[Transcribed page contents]
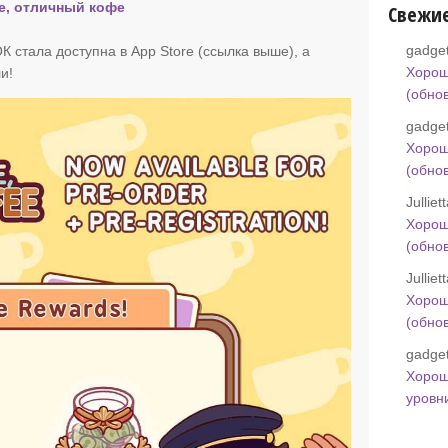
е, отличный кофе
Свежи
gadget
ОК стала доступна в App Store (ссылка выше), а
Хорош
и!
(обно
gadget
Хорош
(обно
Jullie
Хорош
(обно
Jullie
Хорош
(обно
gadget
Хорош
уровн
--
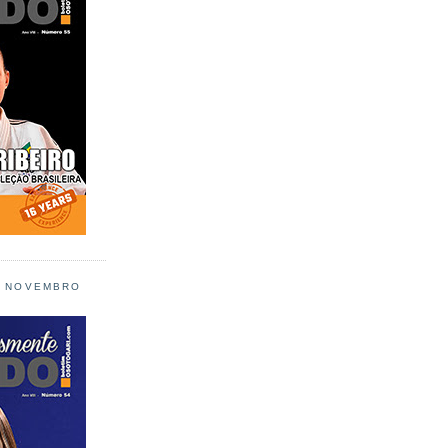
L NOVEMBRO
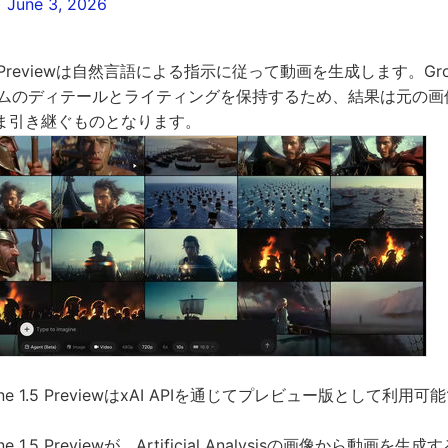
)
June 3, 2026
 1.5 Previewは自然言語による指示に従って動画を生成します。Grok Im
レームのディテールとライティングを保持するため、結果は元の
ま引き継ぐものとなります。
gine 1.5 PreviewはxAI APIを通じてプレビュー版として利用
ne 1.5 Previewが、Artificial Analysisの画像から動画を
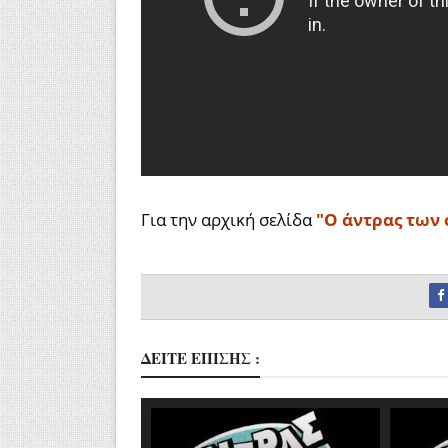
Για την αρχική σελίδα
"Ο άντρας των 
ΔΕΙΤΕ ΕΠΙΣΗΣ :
---
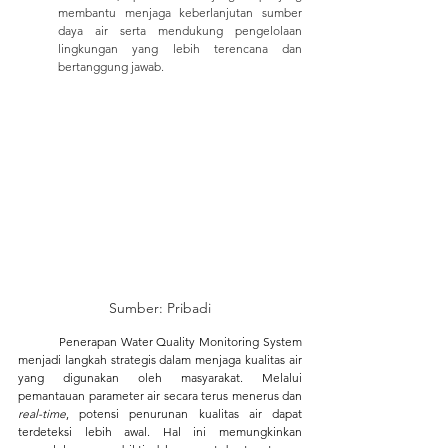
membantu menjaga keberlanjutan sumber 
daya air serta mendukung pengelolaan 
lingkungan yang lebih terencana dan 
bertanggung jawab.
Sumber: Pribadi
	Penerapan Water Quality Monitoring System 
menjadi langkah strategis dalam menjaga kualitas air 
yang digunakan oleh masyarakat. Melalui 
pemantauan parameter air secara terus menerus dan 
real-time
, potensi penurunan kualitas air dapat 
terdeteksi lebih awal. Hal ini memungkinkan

◆ Your task
Copy all lines above where "lebih" is present.

◆ Output of the exercise
lingkungan yang lebih terencana dan 
terdeteksi lebih awal. Hal ini memungkinkan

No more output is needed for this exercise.